* _Problem_: Please print every record below exactly as written, leaving out the pictures.

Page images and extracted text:
════════

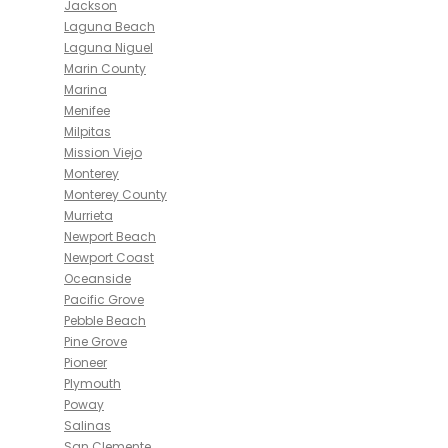
Jackson
Laguna Beach
Laguna Niguel
Marin County
Marina
Menifee
Milpitas
Mission Viejo
Monterey
Monterey County
Murrieta
Newport Beach
Newport Coast
Oceanside
Pacific Grove
Pebble Beach
Pine Grove
Pioneer
Plymouth
Poway
Salinas
San Clemente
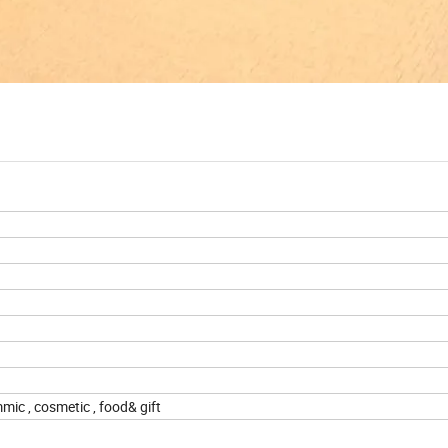
m
mic , cosmetic , food& gift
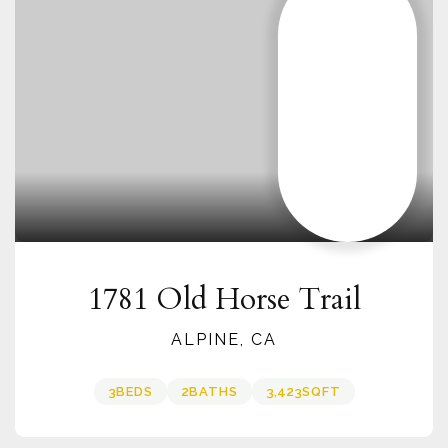
1781 Old Horse Trail
ALPINE, CA
3
BEDS
2
BATHS
3,423
SQFT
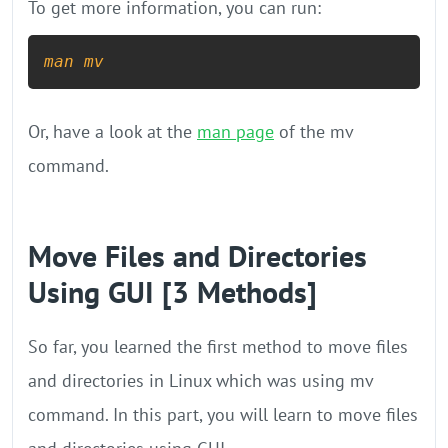
To get more information, you can run:
man
mv
Or, have a look at the
man page
of the mv
command.
Move Files and Directories
Using GUI [3 Methods]
So far, you learned the first method to move files
and directories in Linux which was using mv
command. In this part, you will learn to move files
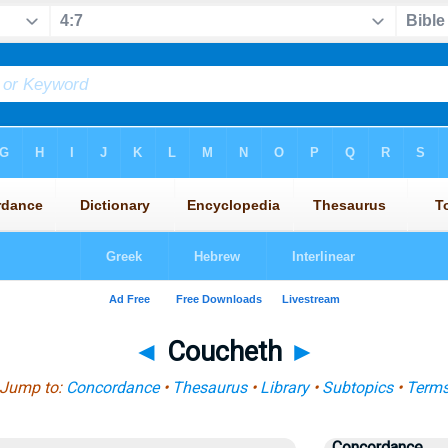
◄
Coucheth
►
Jump to:
Concordance
•
Thesaurus
•
Library
•
Subtopics
•
Term
Concordance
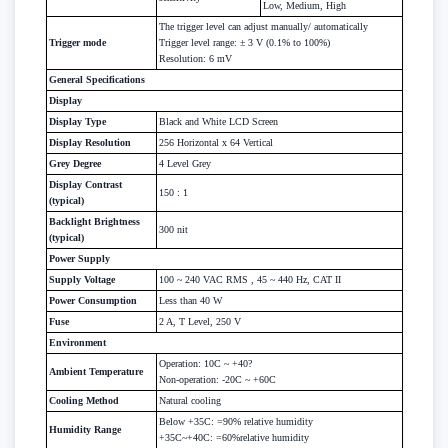
Low, Medium, High
The trigger level can adjust manually/ automatically
Trigger mode
Trigger level range: ± 3 V (0.1% to 100%)
Resolution: 6 mV
General Specifications
Display
Display Type
Black and White LCD Screen
Display Resolution
256 Horizontal x 64 Vertical
Grey Degree
4 Level Grey
Display Contrast
150 : 1
(typical)
Backlight Brightness
300 nit
(typical)
Power Supply
Supply Voltage
100 ~ 240 VAC RMS , 45 ~ 440 Hz, CAT II
Power Consumption
Less than 40 W
Fuse
2 A, T Level, 250 V
Environment
Operation: 10C ~ +40?
Ambient Temperature
Non-operation: -20C ~ +60C
Cooling Method
Natural cooling
Below +35C: =90% relative humidity
Humidity Range
+35C~+40C: =60%relative humidity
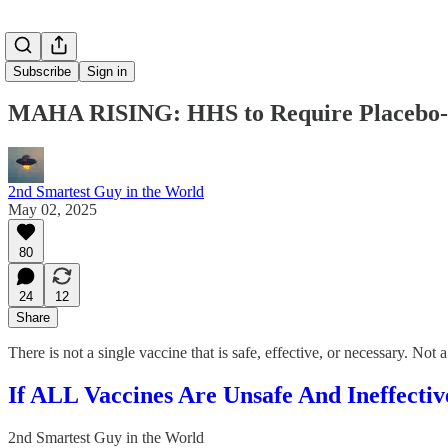
Subscribe
Sign in
MAHA RISING: HHS to Require Placebo-Co
2nd Smartest Guy in the World
May 02, 2025
80
24
12
Share
There is not a single vaccine that is safe, effective, or necessary. No
If ALL Vaccines Are Unsafe And Ineffect
2nd Smartest Guy in the World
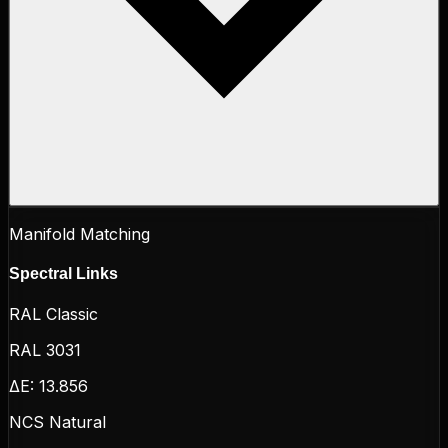
Manifold Matching
Spectral Links
RAL Classic
RAL 3031
ΔE:
13.856
NCS Natural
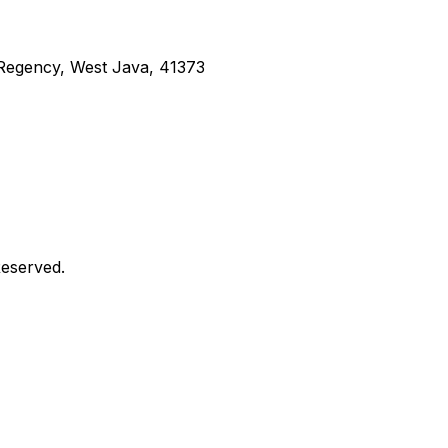
g Regency, West Java, 41373
Reserved.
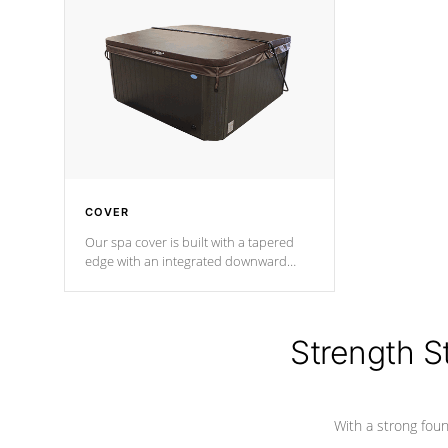
insulation does not block passage to
maintain wa
the spa allowing for the highest R
rating.
*Optional F
COVER
Our spa cover is built with a tapered
edge with an integrated downward
angle from the center, this prevents
precipitation from pooling on the
cover preventing mold or mildew. The
Hydro-Armor cover is made from 100%
Strength S
marine-grade with a vinyl top, filled and
supported by 18-gauge steel C-
Channel beams.
With a strong found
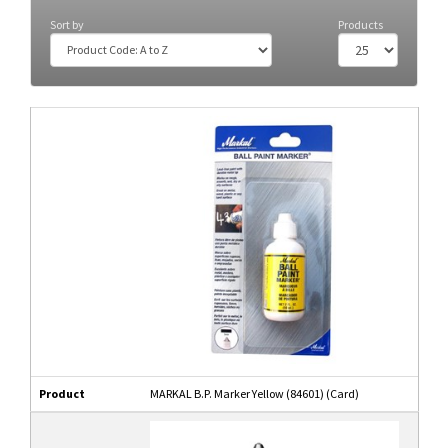
Sort by
Products
Product
MARKAL B.P. Marker Yellow (84601) (Card)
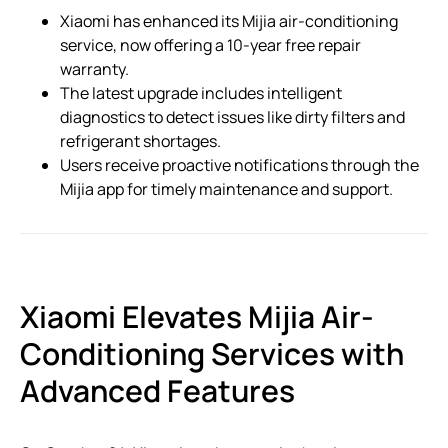
Xiaomi has enhanced its Mijia air-conditioning
service, now offering a 10-year free repair
warranty.
The latest upgrade includes intelligent
diagnostics to detect issues like dirty filters and
refrigerant shortages.
Users receive proactive notifications through the
Mijia app for timely maintenance and support.
Xiaomi Elevates Mijia Air-
Conditioning Services with
Advanced Features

════════

* _Solution to the problem_:
Jackson
Laguna Beach
Laguna Niguel
Marin County
Marina
Menifee
Milpitas
Mission Viejo
Monterey
Monterey County
Murrieta
Newport Beach
Newport Coast
Oceanside
Pacific Grove
Pebble Beach
Pine Grove
Pioneer
Plymouth
Poway
Salinas
San Clemente
m
mic , cosmetic , food& gift
1781 Old Horse Trail
ALPINE, CA
3
BEDS
2
BATHS
3,423
SQFT
To get more information, you can run:
man
mv
Or, have a look at the
man page
of the mv
command.
Move Files and Directories
Using GUI [3 Methods]
So far, you learned the first method to move files
and directories in Linux which was using mv
command. In this part, you will learn to move files
◄
Coucheth
►
Jump to:
Concordance
•
Thesaurus
•
Library
•
Subtopics
•
Term
Concordance
Low, Medium, High
The trigger level can adjust manually/ automatically
Trigger mode
Trigger level range: ± 3 V (0.1% to 100%)
Resolution: 6 mV
General Specifications
Display
Display Type
Black and White LCD Screen
Display Resolution
256 Horizontal x 64 Vertical
Grey Degree
4 Level Grey
Display Contrast
150 : 1
(typical)
Backlight Brightness
300 nit
(typical)
Power Supply
Supply Voltage
100 ~ 240 VAC RMS , 45 ~ 440 Hz, CAT II
Power Consumption
Less than 40 W
Fuse
2 A, T Level, 250 V
Environment
Operation: 10C ~ +40?
Ambient Temperature
Non-operation: -20C ~ +60C
Cooling Method
Natural cooling
Below +35C: =90% relative humidity
Humidity Range
+35C~+40C: =60%relative humidity
Subscribe
Sign in
MAHA RISING: HHS to Require Placebo-Co
2nd Smartest Guy in the World
May 02, 2025
80
24
12
Share
There is not a single vaccine that is safe, effective, or necessary. No
If ALL Vaccines Are Unsafe And Ineffect
2nd Smartest Guy in the World
Manifold Matching
Spectral Links
RAL Classic
RAL 3031
ΔE:
13.856
NCS Natural
g Regency, West Java, 41373
Reserved.
insulation does not block passage to
maintain wa
the spa allowing for the highest R
rating.
*Optional F
COVER
Our spa cover is built with a tapered
edge with an integrated downward
angle from the center, this prevents
precipitation from pooling on the
cover preventing mold or mildew. The
Hydro-Armor cover is made from 100%
Strength S
marine-grade with a vinyl top, filled and
supported by 18-gauge steel C-
Channel beams.
With a strong found
Sort by
Products
Product
MARKAL B.P. Marker Yellow (84601) (Card)
Xiaomi has enhanced its Mijia air-conditioning
service, now offering a 10-year free repair
warranty.
The latest upgrade includes intelligent
diagnostics to detect issues like dirty filters and
refrigerant shortages.
Users receive proactive notifications through the
Mijia app for timely maintenance and support.
Xiaomi Elevates Mijia Air-
Conditioning Services with
Advanced Features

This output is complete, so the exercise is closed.